Speculation like this aside, as a spokesperson for Gavi (Global Alliance for Vaccines and Immunization), which is partnered with the World Health Organization in Covax, told Yasmeen Serhan of the Atlantic earlier this month, “A collective response … doesn’t just make moral sense—it makes scientific sense. If rich countries monopolize vaccines at the outset, it will take us a lot longer, and many more people will die, than if we distribute on a global, equitable basis.”
Terrible things often happen for what seem like mundane reasons. In the case of vaccine nationalism, stringent laws in terms of intellectual property (IP) are still being applied in an unprecedented crisis and the profits of pharmaceutical companies are being protected by rich countries at the possible expense of equitable public health outcomes.
In an earlier parallel to this, although the manufacture and distribution of cheap generic drugs has increased over the last few years, for decades, a million people died a year from AIDS in Africa in the name of copyright protection, an ongoing pandemic that’s never really been called what it is.
The legal trappings around IP protections are in many ways contrary to how science (and oddly enough, most art) works, not actually spurring progress but in many cases bringing it to a halt. If scientists need to avoid certain areas of research due to their ownership, simple logic dictates that promising avenues of inquiry might be avoided in the name of minimizing the legal risks. In the case of medical science, this can be a matter of life and death for large numbers of people.
Most of those who actually create life saving medical advances like the new mRNA vaccines being heralded as a way out of our current circumstance are salaried employees who don’t share in the profits derived from their labor. In terms of the approved Pfizer and Moderna inoculations that will provide windfalls for these companies, the basic research that made them possible was funded by American taxpayers.
As revealed by Scientific American in November, work by a virologist, Dr.

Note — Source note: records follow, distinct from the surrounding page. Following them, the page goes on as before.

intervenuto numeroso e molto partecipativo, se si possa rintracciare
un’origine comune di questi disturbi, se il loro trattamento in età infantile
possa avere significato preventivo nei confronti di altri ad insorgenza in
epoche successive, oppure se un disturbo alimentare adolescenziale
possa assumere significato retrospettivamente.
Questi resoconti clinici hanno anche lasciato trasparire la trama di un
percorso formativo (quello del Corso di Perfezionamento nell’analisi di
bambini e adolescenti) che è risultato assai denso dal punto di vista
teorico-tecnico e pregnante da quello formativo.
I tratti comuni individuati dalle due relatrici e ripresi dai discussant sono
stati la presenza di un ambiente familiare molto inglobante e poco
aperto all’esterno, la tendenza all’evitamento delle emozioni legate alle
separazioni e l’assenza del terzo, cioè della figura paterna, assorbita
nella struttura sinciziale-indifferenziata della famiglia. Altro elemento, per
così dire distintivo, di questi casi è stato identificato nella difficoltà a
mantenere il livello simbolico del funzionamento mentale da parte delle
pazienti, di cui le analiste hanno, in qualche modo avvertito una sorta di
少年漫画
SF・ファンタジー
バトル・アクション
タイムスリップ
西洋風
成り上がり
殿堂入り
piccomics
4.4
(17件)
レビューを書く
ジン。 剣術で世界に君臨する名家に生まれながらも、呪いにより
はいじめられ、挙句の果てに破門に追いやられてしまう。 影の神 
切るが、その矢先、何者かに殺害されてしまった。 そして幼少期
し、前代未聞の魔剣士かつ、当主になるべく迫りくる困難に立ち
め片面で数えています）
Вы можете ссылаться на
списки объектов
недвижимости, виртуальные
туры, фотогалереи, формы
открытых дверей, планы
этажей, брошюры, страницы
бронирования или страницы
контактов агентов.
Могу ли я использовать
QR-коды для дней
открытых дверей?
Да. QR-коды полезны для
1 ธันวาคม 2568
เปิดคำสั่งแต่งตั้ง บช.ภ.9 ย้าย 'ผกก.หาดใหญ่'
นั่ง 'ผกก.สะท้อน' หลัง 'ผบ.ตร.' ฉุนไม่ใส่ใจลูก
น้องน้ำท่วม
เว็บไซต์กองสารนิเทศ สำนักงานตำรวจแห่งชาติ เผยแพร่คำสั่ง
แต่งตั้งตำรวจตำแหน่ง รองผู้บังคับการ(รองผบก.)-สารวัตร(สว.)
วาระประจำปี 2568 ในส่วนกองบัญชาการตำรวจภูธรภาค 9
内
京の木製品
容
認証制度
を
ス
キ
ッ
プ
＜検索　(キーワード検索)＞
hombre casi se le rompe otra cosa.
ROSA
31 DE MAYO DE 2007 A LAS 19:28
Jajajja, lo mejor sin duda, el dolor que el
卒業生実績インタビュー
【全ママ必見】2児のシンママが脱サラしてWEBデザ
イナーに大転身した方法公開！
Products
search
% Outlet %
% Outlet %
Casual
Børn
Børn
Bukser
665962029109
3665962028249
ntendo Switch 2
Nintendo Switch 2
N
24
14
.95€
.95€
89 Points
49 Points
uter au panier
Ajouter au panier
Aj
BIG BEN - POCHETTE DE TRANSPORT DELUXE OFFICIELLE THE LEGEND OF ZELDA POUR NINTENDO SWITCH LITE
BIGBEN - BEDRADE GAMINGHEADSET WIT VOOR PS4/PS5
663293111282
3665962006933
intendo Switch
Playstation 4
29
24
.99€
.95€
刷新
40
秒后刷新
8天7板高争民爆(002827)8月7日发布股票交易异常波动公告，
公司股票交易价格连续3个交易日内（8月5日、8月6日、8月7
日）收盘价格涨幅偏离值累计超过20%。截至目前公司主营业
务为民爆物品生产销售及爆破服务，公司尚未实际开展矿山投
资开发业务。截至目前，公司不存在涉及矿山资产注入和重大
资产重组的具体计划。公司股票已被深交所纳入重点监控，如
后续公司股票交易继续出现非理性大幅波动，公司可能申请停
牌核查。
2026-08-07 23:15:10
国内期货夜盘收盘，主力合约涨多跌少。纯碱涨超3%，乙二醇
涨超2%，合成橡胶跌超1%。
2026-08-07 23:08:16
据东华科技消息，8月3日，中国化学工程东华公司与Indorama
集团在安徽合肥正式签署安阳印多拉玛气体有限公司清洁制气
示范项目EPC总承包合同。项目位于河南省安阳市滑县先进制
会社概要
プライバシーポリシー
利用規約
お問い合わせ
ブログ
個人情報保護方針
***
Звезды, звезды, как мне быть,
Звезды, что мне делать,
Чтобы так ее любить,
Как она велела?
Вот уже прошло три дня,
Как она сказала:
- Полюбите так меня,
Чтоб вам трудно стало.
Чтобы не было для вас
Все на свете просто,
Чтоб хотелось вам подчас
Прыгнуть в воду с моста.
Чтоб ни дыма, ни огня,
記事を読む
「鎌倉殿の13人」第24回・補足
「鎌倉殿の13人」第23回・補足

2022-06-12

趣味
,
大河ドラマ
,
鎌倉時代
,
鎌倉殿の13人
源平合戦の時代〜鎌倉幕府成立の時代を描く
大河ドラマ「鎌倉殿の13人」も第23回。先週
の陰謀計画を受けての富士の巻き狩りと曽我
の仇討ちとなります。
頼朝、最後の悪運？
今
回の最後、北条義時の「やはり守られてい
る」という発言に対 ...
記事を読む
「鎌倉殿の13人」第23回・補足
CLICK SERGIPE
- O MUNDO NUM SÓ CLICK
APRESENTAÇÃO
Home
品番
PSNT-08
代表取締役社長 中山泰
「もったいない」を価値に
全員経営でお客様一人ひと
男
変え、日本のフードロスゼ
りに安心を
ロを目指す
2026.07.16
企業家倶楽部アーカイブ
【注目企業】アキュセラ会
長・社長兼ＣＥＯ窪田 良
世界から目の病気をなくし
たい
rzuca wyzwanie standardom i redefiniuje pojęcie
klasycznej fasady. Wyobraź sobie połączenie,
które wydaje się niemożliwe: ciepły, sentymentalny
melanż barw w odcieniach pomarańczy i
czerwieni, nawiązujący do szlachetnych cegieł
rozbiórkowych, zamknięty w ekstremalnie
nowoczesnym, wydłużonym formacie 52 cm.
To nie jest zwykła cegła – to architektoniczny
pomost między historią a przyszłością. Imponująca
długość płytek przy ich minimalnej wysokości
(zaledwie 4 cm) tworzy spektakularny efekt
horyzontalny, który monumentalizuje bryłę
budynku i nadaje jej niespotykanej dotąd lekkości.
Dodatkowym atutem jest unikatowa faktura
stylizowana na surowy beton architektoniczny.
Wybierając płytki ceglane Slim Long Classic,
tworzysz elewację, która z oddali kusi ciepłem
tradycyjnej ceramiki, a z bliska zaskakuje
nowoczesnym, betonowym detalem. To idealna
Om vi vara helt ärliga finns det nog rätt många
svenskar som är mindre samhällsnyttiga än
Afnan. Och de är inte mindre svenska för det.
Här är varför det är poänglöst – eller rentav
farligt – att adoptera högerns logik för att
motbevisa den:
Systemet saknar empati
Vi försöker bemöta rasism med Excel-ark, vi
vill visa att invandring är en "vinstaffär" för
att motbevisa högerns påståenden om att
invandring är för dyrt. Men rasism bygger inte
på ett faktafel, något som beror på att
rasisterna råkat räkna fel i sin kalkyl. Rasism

Barney Graham, “…and others at the National Institutes of Health (NIH), Defense Department and federally funded academic laboratories has been the essential ingredient in the rapid development of vaccines in response to COVID-19. The government has poured an additional $10.5 billion into vaccine companies since the pandemic began to accelerate the delivery of their products.”
As an aside, although most of the press have been focused on the miracle represented by vaccines, a number of powerful at risk people who refused to follow the most basic health recommendations fell ill and quickly recovered. They include Donald Trump, Rudy Giuliani and Chris Christie, who received what appear to be effective but prohibitively expensive therapeutics while thousands of their fellow citizens succumb to the disease each day. The outgoing president even promised to make these treatments available to all before seeming to forget about the health crisis altogether.
As much as it’s revealed the weaknesses inherent in the neoliberal free market system that we’ve always been told is the only rational economic model to follow, the novel coronavirus has also shown how unsustainable a culture based on selfishness is in a crisis. Close to home, we see this most clearly in the large crowds who turn out to protest mask wearing as if it’s an infringement on their liberty rather than a minor inconvenience in the name of protecting others.
In terms of vaccine nationalism, it’s long been easy for the political right and center, with most of the western press in tow to turn a blind eye to the AIDS crisis in Africa or the bleeding of countries like Yemen until now, so there’s no reason to believe that the misery produced by a continuing pandemic in these and many other off the radar places will be much of a priority once those in richer countries are able to go back to living the way we did before the crisis.